How does Hadoop run in "real-time" against non-stale data?

157 Views Asked by At

My abysmally-rudimentary understanding of Hadoop and its "data ingest" tools (such as Flume or Sqoop) is that Hadoop must always run its MR jobs against data that is stored in structured files on its HDFS. And, that these tools (again, Flume, Sqoop, etc.) are responsible for essentially importing data from disparate systems (RDBMS, NoSQL, etc.) into HDFS.

To me, this means that Hadoop will always be running on "stale" (for lack of a better word) data that is minutes/hours/etc. old. Because, to import big data from these disparate systems onto HDFS takes time. By the time MR can even run, the data is stale and may no longer be relevant.
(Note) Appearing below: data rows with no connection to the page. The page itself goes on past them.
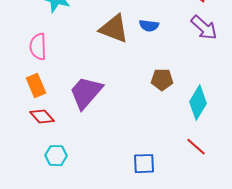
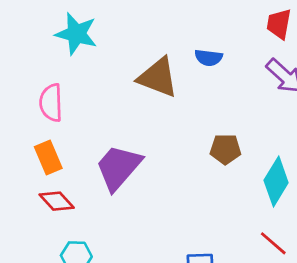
blue semicircle: (149, 26) -> (209, 58), moved

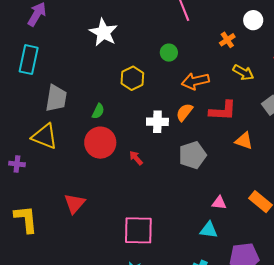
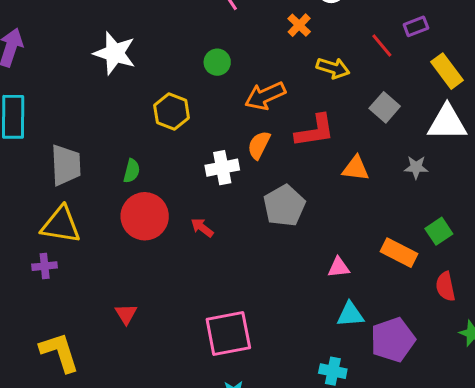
purple cross: (17, 164) -> (45, 266), moved
red triangle: (75, 203) -> (126, 314), size x0.7
cyan triangle: (209, 230) -> (350, 314), moved

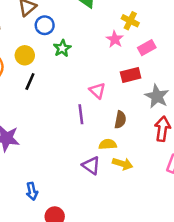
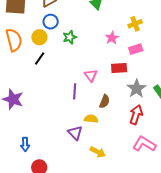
yellow cross: (130, 21) -> (135, 24), moved, turned 32
blue circle: (45, 25) -> (51, 22), moved
yellow arrow: (123, 164) -> (98, 152), moved

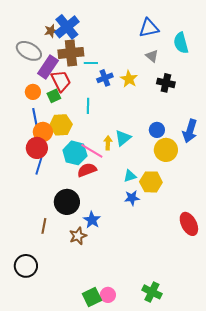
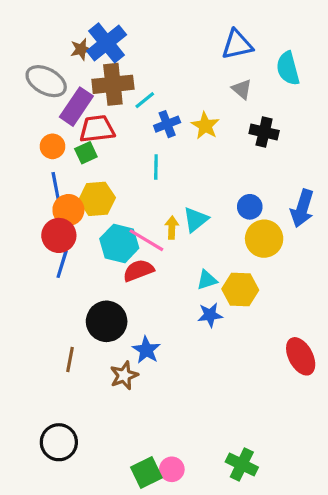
cyan line: (91, 63) -> (145, 100), turned -40
red trapezoid: (61, 81) -> (97, 129), turned -70
cyan line: (88, 106) -> (156, 167), moved
black circle: (26, 266) -> (59, 442), moved

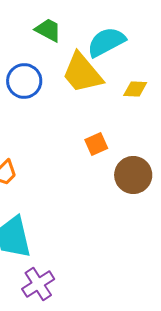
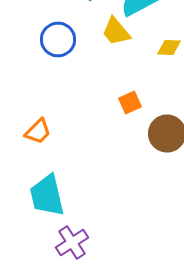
yellow trapezoid: (82, 73) -> (116, 32), size x0.7

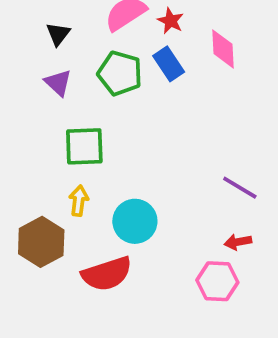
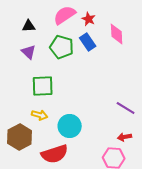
black triangle: (58, 34) -> (29, 26), turned 48
yellow arrow: (79, 201) -> (40, 115), turned 98

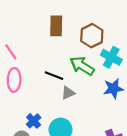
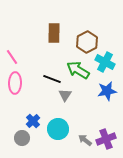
gray triangle: (68, 93) -> (65, 95), turned -32

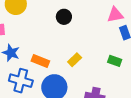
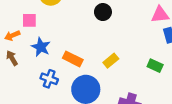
blue cross: (21, 81) -> (49, 79), size x0.7

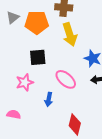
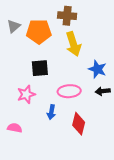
pink ellipse: (66, 79) -> (69, 91), turned -45
red diamond: (75, 124) -> (79, 124), moved

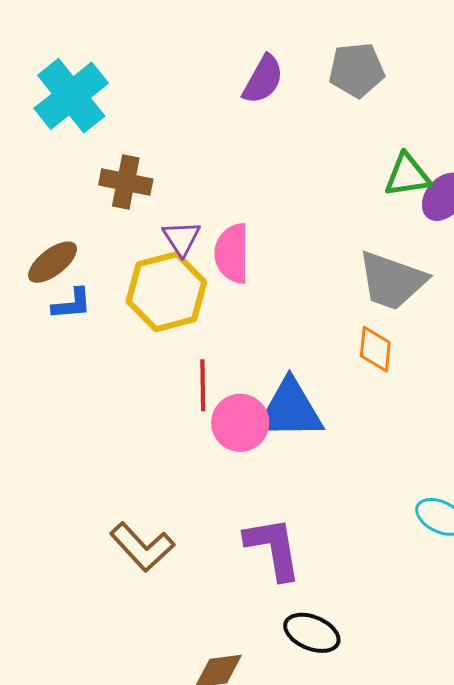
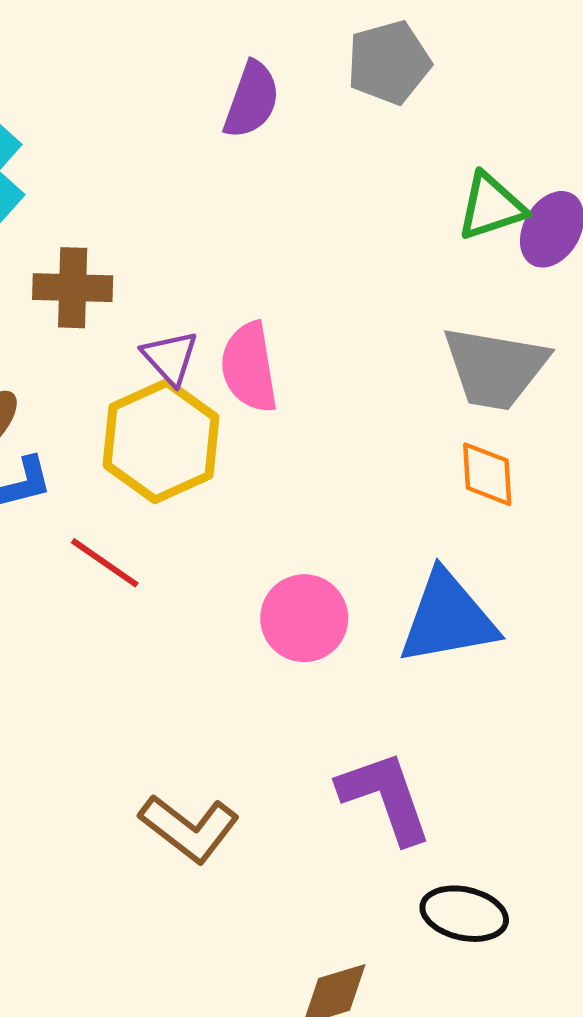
red line: (203, 385) -> (105, 563), moved, turned -45
blue triangle: (290, 410) -> (448, 618), moved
Say we have an app that has real-time constraints of making a decision within 500ms of something occurring. Say we have a massive stream of data that is being imported into HDFS, and because the data is so big it takes, say, 3 seconds to even get the data on to HDFS. Then say that the MR job that is responsible for making the decision takes 200ms. Because the loading of the data takes so long, we've already blown our time constraint, even though the MR job processing the data would be able to finish inside the given window.

Is there a solution for this kind of big data problem?


There are 1 best solutions below


With the help of tools Apache Spark streaming API & another one is Storm which you can use for real time stream processing.